The (•)OH radical yield in the H2O2 + O3 (peroxone) reaction.

The peroxone process is one of the AOPs that lead to (•)OH. Hitherto, it has been generally assumed that the (•)OH yield is unity with respect to O3 consumption. Here, experimental data are presented that suggest that it must be near 0.5. The first evidence is derived from competition experiments.
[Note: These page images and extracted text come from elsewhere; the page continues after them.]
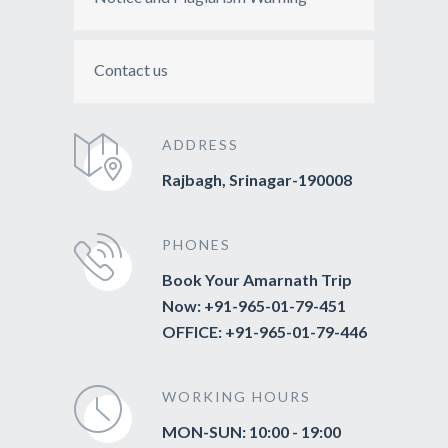
Contact us
ADDRESS
Rajbagh, Srinagar-190008
PHONES
Book Your Amarnath Trip
Now: +91-965-01-79-451
OFFICE: +91-965-01-79-446
WORKING HOURS
MON-SUN: 10:00 - 19:00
The consumption of 4-chlorobenzoic acid (4-CBA), 4-nitrobenzoic acid (4-NBA) and atrazine present in trace amounts (1 μM) has been followed as a function of the O3 concentration in a solution containing H2O2 (1 mM) and tertiary butanol (tBuOH, 0.5 mM) in excess over the trace compounds. With authentic (•)OH generated by γ-radiolysis such a competition can be adequately fitted by known (•)OH rate constants. Fitting the peroxone data, however, the consumption of the trace indicators can only be rationalized if the (•)OH yield is near 0.5 (4-CBA: 0.56, 4-NBA: 0.49, atrazine: 0.6). Additional information for an (•)OH yield much below unity has been obtained by a product analysis of the reactions of tBuOH with (•)OH and dimethyl sulfoxide with (•)OH. The mechanistic interpretation for the low (•)OH yield is as follows (Merényi et al. Environ. Sci. Technol. 2010, 44, 3505-3507). In the reaction of O3 with HO2(-) an adduct (HO5(-)) is formed that decomposes into O3(•-) and HO2(•) in competition with 2 O2 + OH(-). The latter process reduces the free-radical yield.